2 nights in Jamberoo.

Driving down the Hume highway from Sydney, the dashboard thermometer tells me the outside temperature is nudging 43C.
The sky is vast oven blue and has long since burned any clouds away. I pull into a rest area and step out into a fierce fernace wind.

By the time I had taken a pee (which I swear immediately turned to steam), my impulse was: screw this. So I peeled off the highway at the next available exit, plunged down the Illawarra escarpment, dodged the city of Wollongong and set my glide slope for somewhere quiet (and 13 degrees cooler) on the coast.

Jamberoo (meaning ‘track’ in the language of the original Wadi Wadi, and Yuiu peoples that lived in the area) is a small village about 130 km south of Sydney.

Set just inland from the coast amongst green rolling hills and curtained behind by the high dark escarpments of ancient Permian volcanics. The small township was built by cedar cutters during the early 19th century. Not long afterwards it was settled by dairy pioneers who developed some of Australia’s first co-opted butter factories.

The village includes a supermarket, popular Jamberoo pub, and a nice little public park/sports oval that has an area set aside for free camping. So that’s were I parked up for a couple of nights.

Usually I would drive through a little place like this and think, this is nice, and watch as the churches and pub and parks and houses quickly roll by, the experience instantly conglomerated into a fragment memory: Jambaroo, that cute little town we drove through on the way to where-ever.

But when you stop and actually take time to look around, places like this repay you for your dilly dally, opening up to show you their stories.

I checked out the historical memorabilia on show in the local pub.
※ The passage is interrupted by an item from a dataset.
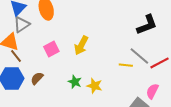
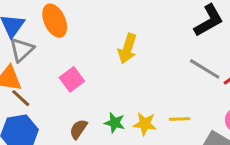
yellow arrow: (81, 45) -> (127, 49), moved
yellow line: (126, 65) -> (180, 119), moved
brown semicircle: (37, 78) -> (78, 129), moved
I watched a cricket match and some exciting evening touch football. I strolled amongst the well manicured houses back from the Main Street. I meditated by a sweet sounding stream. I noticed a cool free lending library in a small case next to the supermarket. I sat in the cool shade of the park and read as a local unhurriedly hand-watered some of the well tendered flowerbeds.

One evening I met this 70 year old man from Bristol (where I was born!) who is travelling from Brisbane to Perth in a clapped out tiny campervan and who has already had a cornucopia of off piste adventures. He held an exuberant enthusiasm for life that was osmotic.

So instead of an offhand glimpse, by slowgoing I came away with a crisp, well buttered, toast of memories of a proud little township that takes care of itself.